For the first time when he entered the lobby of Memorial, he was too weak to walk to his ward and accepted a wheel-chair. They put him—and this I think is quite awful—in a ward where all the patients had undergone surgery for brain cancer. It was a nightmare to look at them. I begged him not to stay in that ward but to take a private room. He said sharply, “It doesn’t matter at all to me now, I think I like being with them.”
Since he had been in and out of Memorial so often, I did not recognize this time as the final one.
It happened to coincide with the opening of the second version of Milk Train at the Barter Theatre in Abingdon, Virginia—with Donald Madden, brilliant as Christopher, and Clare Luce, handsome but inadequate as Goforth. Direction was by Adrian Hall, and set by Bobby Soule.
Audrey Wood flew down for opening night. Audience response was enigmatic, and perhaps I should have said apathetic.
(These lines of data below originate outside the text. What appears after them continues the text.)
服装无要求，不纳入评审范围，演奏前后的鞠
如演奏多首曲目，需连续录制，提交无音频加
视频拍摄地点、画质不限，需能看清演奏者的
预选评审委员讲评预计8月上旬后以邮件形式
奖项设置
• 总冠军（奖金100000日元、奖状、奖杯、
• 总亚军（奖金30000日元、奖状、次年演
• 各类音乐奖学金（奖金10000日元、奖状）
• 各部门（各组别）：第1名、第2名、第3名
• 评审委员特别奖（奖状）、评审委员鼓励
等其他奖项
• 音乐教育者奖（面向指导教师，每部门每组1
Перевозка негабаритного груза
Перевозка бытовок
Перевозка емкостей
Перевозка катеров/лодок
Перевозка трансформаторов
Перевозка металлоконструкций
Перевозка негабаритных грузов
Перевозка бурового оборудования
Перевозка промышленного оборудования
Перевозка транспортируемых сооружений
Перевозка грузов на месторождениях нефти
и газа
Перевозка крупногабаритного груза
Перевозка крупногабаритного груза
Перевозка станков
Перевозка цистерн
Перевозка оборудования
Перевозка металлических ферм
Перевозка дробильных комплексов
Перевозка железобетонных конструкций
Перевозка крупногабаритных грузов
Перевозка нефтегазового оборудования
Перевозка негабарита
The next day I received a phone call from Al Sloane that Frankie was unmistakably taking a turn for the worse. He described his condition to me. I said, “He’ll die this Thursday. I’ll fly back at once.”—And I flew back before the reviews of the Barter Theatre production came out. The morning after my return I visited Frankie at Memorial. He was now receiving oxygen from a bedside tank. I stayed on that day and it was a dreadful vigil for me to keep. He would not stay in his bed for more than a minute or two. He kept staggering out of it and sitting for a couple of minutes in the chair. Then staggering back to the bed.